• Required action
Extract the stretch of lines that starts at the line with "liens, et ça, c’est" and ends at the last line of the data below. Give it exactly, without pictures.

****

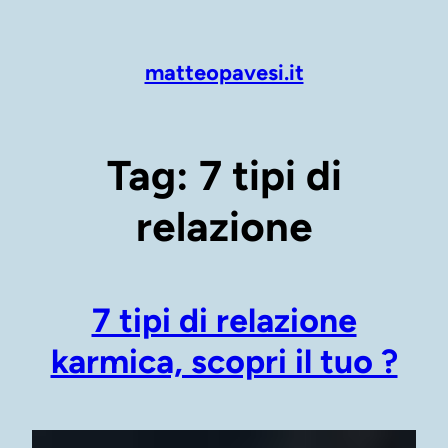
Vai
al
contenuto
matteopavesi.it
Tag:
7 tipi di
relazione
7 tipi di relazione
karmica, scopri il tuo ?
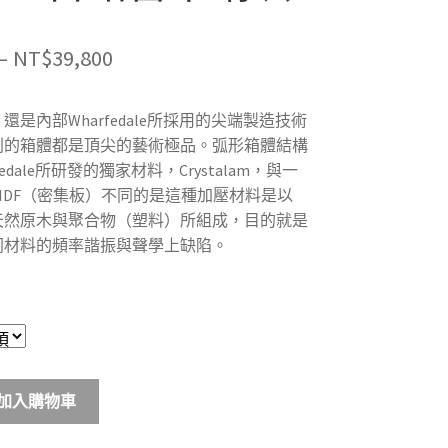
價
–
NT$
39,800
格
是內部Wharfedale所採用的尖端製造技術
範
列的箱體都是頂尖的藝術極品。弧形箱體結構
圍：
edale所研發的獨家材料，Crystalam，與一
MDF（密集板）不同的是這種加壓材料是以
NT$34,800
天然原木與聚合物（塑料）所組成，目的就是
到
同材料的頻率諧振與聲學上缺陷。
NT$39,800
加入購物車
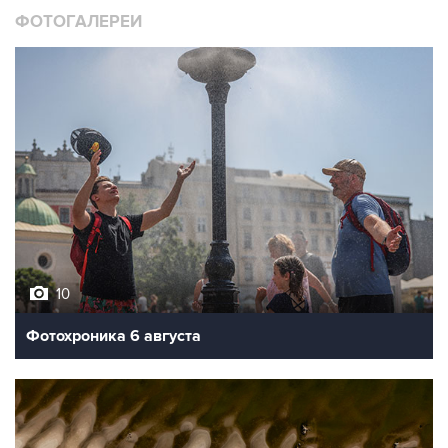
ФОТОГАЛЕРЕИ
10
Фотохроника 6 августа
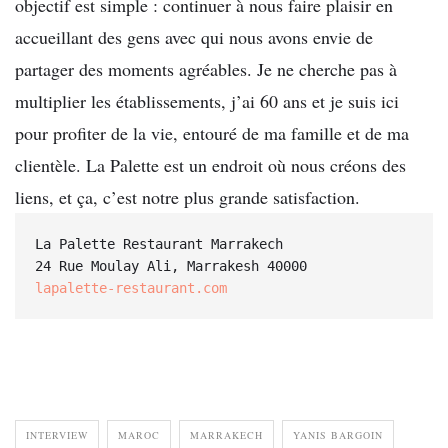
objectif est simple : continuer à nous faire plaisir en
accueillant des gens avec qui nous avons envie de
partager des moments agréables. Je ne cherche pas à
multiplier les établissements, j’ai 60 ans et je suis ici
pour profiter de la vie, entouré de ma famille et de ma
clientèle. La Palette est un endroit où nous créons des
liens, et ça, c’est notre plus grande satisfaction.
La Palette Restaurant Marrakech

lapalette-restaurant.com
INTERVIEW
MAROC
MARRAKECH
YANIS BARGOIN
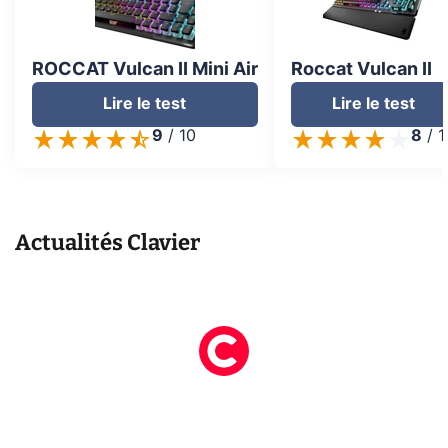
ROCCAT Vulcan II Mini Air
Roccat Vulcan II
Lire le test
Lire le test
9
/
10
8
/
1
Actualités
Clavier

****

• Exercise solution
liens, et ça, c’est notre plus grande satisfaction.
La Palette Restaurant Marrakech

lapalette-restaurant.com
INTERVIEW
MAROC
MARRAKECH
YANIS BARGOIN
ROCCAT Vulcan II Mini Air
Roccat Vulcan II
Lire le test
Lire le test
9
/
10
8
/
1
Actualités
Clavier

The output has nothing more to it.